Qualunque sia il livello, quello che conta è la componente di esperienze, la componente di apprendimento.
Quello che conta è che la componente di esperienze, la componente di apprendimento, che è esattamente il correlato dell'esperienza, sia elevata e reale. Allora, mettere in condizioni le persone di apprendere, in uno scenario che deve essere veramente quasi “gamificato”. Dobbiamo immaginare qualcosa che abbia la gradevolezza, la velocità, la semplicità e la capacità di coinvolgimento, caratteristiche di uno scenario di gioco.
Nuovi equilibri tra i ruoli
Chiudo su un aspetto che per me è veramente poi determinante, che è quello del progetto professionale. Fino a ieri era scontato che l'offerta di lavoro fosse da parte delle aziende, oggi è già esattamente al contrario e questo ruolo, davvero, continua a scambiarsi.
Quello che deve essere evidente è l'incontro, che è il punto su cui insiste poi la nostra attività, la mia attività in modo più specifico: fare in modo di accompagnare domanda e offerta, dovunque si trovino, verso una convergenza. Questa convergenza richiede la condivisione e l'aggiornamento costante di un progetto.

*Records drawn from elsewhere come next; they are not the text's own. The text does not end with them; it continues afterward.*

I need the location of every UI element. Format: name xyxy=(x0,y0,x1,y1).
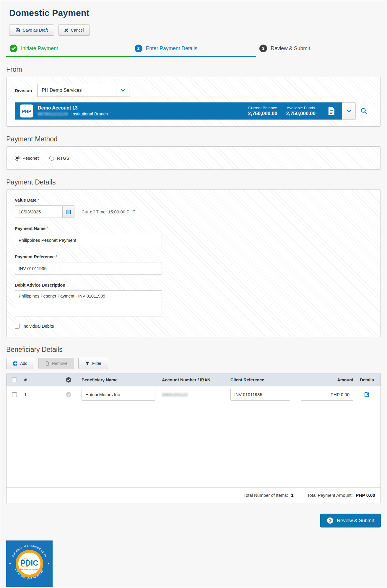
debit-advice-label: Debit Advice Description xyxy=(15,283,65,288)
account-expand-chevron[interactable] xyxy=(342,102,356,120)
total-amount-value: PHP 0.00 xyxy=(356,493,375,498)
page-title: Domestic Payment xyxy=(9,8,381,18)
column-account-number: Account Number / IBAN xyxy=(162,378,230,382)
total-items-label: Total Number of Items: xyxy=(243,493,288,498)
step-review-submit[interactable]: 3 Review & Submit xyxy=(256,45,381,57)
table-empty-area xyxy=(6,403,381,487)
review-submit-label: Review & Submit xyxy=(337,518,374,523)
calendar-icon[interactable] xyxy=(63,205,74,218)
chevron-down-icon[interactable] xyxy=(116,84,129,97)
division-select[interactable]: PH Demo Services xyxy=(37,84,129,97)
column-index: # xyxy=(24,378,56,382)
current-balance-label: Current Balance xyxy=(248,106,277,110)
row-index: 1 xyxy=(24,392,56,397)
account-branch: Institutional Branch xyxy=(71,111,108,117)
edit-details-icon[interactable] xyxy=(364,391,370,398)
remove-label: Remove xyxy=(52,361,67,366)
filter-funnel-icon xyxy=(85,361,90,366)
check-circle-icon xyxy=(10,45,17,52)
payment-method-panel: Pesonet RTGS xyxy=(6,146,381,170)
add-label: Add xyxy=(20,361,27,366)
value-date-input[interactable] xyxy=(15,205,63,218)
filter-label: Filter xyxy=(92,361,101,366)
account-card[interactable]: PHP Demo Account 13 8879011211123 Instit… xyxy=(15,102,372,120)
step-number-badge: 2 xyxy=(135,45,142,52)
toolbar: Save as Draft Cancel xyxy=(6,24,381,36)
radio-label: RTGS xyxy=(57,156,69,161)
save-as-draft-button[interactable]: Save as Draft xyxy=(9,24,54,36)
table-totals-row: Total Number of Items: 1 Total Payment A… xyxy=(6,487,381,503)
row-approved-icon xyxy=(56,392,82,397)
value-date-label: Value Date xyxy=(15,198,36,202)
payment-name-input[interactable] xyxy=(15,234,162,246)
save-as-draft-label: Save as Draft xyxy=(23,28,48,32)
beneficiary-name-input[interactable] xyxy=(82,389,155,401)
account-name: Demo Account 13 xyxy=(38,105,108,111)
radio-option-rtgs[interactable]: RTGS xyxy=(49,156,69,161)
cancel-label: Cancel xyxy=(71,28,84,32)
pdic-name: PDIC xyxy=(21,559,38,567)
payment-method-heading: Payment Method xyxy=(6,135,381,143)
radio-option-pesonet[interactable]: Pesonet xyxy=(15,156,39,161)
account-search-icon[interactable] xyxy=(356,102,372,120)
column-details: Details xyxy=(353,378,381,382)
currency-badge: PHP xyxy=(20,104,33,117)
from-heading: From xyxy=(6,66,381,74)
beneficiary-row: 1 33831201122 xyxy=(6,386,381,403)
step-label: Review & Submit xyxy=(271,45,310,52)
payment-reference-label: Payment Reference xyxy=(15,254,55,259)
beneficiary-details-heading: Beneficiary Details xyxy=(6,346,381,354)
review-submit-button[interactable]: Review & Submit xyxy=(320,514,381,527)
trash-icon xyxy=(45,361,49,366)
step-label: Initiate Payment xyxy=(21,45,58,52)
column-beneficiary-name: Beneficiary Name xyxy=(82,378,162,382)
beneficiary-table: # Beneficiary Name Account Number / IBAN… xyxy=(6,373,381,503)
required-marker: * xyxy=(56,254,57,259)
total-amount-label: Total Payment Amount: xyxy=(307,493,353,498)
arrow-circle-right-icon xyxy=(327,517,333,524)
filter-button[interactable]: Filter xyxy=(78,358,108,369)
current-balance-value: 2,750,000.00 xyxy=(248,111,277,117)
account-number: 8879011211123 xyxy=(38,111,68,117)
required-marker: * xyxy=(47,226,48,231)
step-indicator: Initiate Payment 2 Enter Payment Details… xyxy=(6,45,381,57)
column-amount: Amount xyxy=(296,378,353,382)
step-label: Enter Payment Details xyxy=(146,45,197,52)
radio-unselected-icon[interactable] xyxy=(49,156,54,161)
save-icon xyxy=(15,28,20,32)
payment-details-panel: Value Date* Cut-off Time: 15:00:00 PHT P… xyxy=(6,190,381,337)
debit-advice-textarea[interactable]: Philippines Pesonet Payment - INV 010119… xyxy=(15,290,162,316)
cancel-button[interactable]: Cancel xyxy=(58,24,90,36)
from-panel: Division PH Demo Services PHP Demo Accou… xyxy=(6,77,381,127)
available-funds-value: 2,750,000.00 xyxy=(286,111,316,117)
radio-selected-icon[interactable] xyxy=(15,156,19,161)
add-beneficiary-button[interactable]: Add xyxy=(6,358,34,369)
beneficiary-actions: Add Remove Filter xyxy=(6,358,381,369)
table-header-row: # Beneficiary Name Account Number / IBAN… xyxy=(6,373,381,386)
row-account-number: 33831201122 xyxy=(162,392,188,397)
amount-input[interactable] xyxy=(301,389,353,401)
pdic-logo: Deposits are insured up to P1 Million pe… xyxy=(6,540,381,587)
available-funds-label: Available Funds xyxy=(286,106,316,110)
pdic-tagline: Bank deposit mo, protektado! xyxy=(20,568,39,570)
cutoff-time-text: Cut-off Time: 15:00:00 PHT xyxy=(82,209,135,214)
approved-column-icon xyxy=(56,377,82,383)
row-checkbox[interactable] xyxy=(12,392,17,397)
division-label: Division xyxy=(15,88,32,93)
close-icon xyxy=(64,28,68,32)
division-selected-value: PH Demo Services xyxy=(38,84,116,97)
individual-debits-checkbox[interactable] xyxy=(15,324,19,329)
statement-document-icon[interactable] xyxy=(328,107,335,115)
payment-reference-input[interactable] xyxy=(15,262,162,275)
total-items-value: 1 xyxy=(291,493,294,498)
client-reference-input[interactable] xyxy=(230,389,290,401)
column-client-reference: Client Reference xyxy=(230,378,296,382)
remove-beneficiary-button[interactable]: Remove xyxy=(38,358,74,369)
required-marker: * xyxy=(38,198,39,202)
select-all-checkbox[interactable] xyxy=(12,378,17,382)
step-enter-payment-details[interactable]: 2 Enter Payment Details xyxy=(131,45,256,57)
payment-name-label: Payment Name xyxy=(15,226,45,231)
step-initiate-payment[interactable]: Initiate Payment xyxy=(6,45,131,57)
step-number-badge: 3 xyxy=(259,45,267,52)
add-plus-icon xyxy=(13,361,17,366)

Allora la domanda che ci dobbiamo porre sia dal lato dell'azienda, attenzione, sia dal lato del lavoratore è: "Ma il mio progetto professionale a che punto è? Lo sto svolgendo? Cosa c'è di nuovo dentro questo progetto? Come devo aggiornarlo? Come devo correggerlo? Come devo modificarlo? Come posso, quanto posso richiedere una correzione progettuale? O proporre una correzione progettuale in un ambito organizzativo?”.
La domanda che ci dobbiamo porre è: “Ma il mio progetto professionale a che punto è?”
Il problema fondamentale è la disponibilità delle informazioni, perché consente addirittura la comprensione di che cosa mi manchi per fare quel lavoro. È questo l'elemento che aggancia il continuous learning a cui faccio riferimento.
La trasformazione è legata alla disponibilità delle informazioni e all'attitudine a utilizzarle. Allora, una volta che io ho allineato tutto questo, sono però arrivato di fronte a una situazione in cui tutto deve essere reso coerente.
La disponibilità informativa e i processi aziendali
Lo snodo fondamentale è che le informazioni rendono possibile una straordinaria ottimizzazione dello stock di risorse disponibili sul mercato, correggendo quello che potrebbe essere l'esperienza di skill gap degli ultimi decenni.
Tutto sarà molto più real time, molto più evidente, molto più esplicito di quanto non lo è oggi e i nostri processi e la stessa organizzazione a supporto dei processi non è preparata a questo livello di informazioni. Vediamo le reazioni sotto forma di "ma questi giovani cosa vogliono, ma non gli puoi dire niente, sono troppo leggeri, non sono resistenti, non sanno soffrire", senza cogliere che è l'effetto collaterale della disponibilità di informazioni.
Deve essere tutto trasparente e questo noi non siamo abituati. Ecco, è come se fossimo continuamente davanti a una telecamera, perché tutto viene rilevato, ma non è un problema, cioè è molto real, è molto autentico.
Non siamo abituati ad avere una comunicazione trasparente. I processi e le organizzazioni non sono preparate per questo livello di informazioni.
In molti casi vedo curricula fatti molto male, perché molto ovvi, cioè si accetta dall'una parte come dall'altra il role play, per cui in qualche modo ci si dispone nella posizione più standard possibile, come se fosse quella più difendibile, non accettando il principio di integrare invece più realtà, carattere, più personalità.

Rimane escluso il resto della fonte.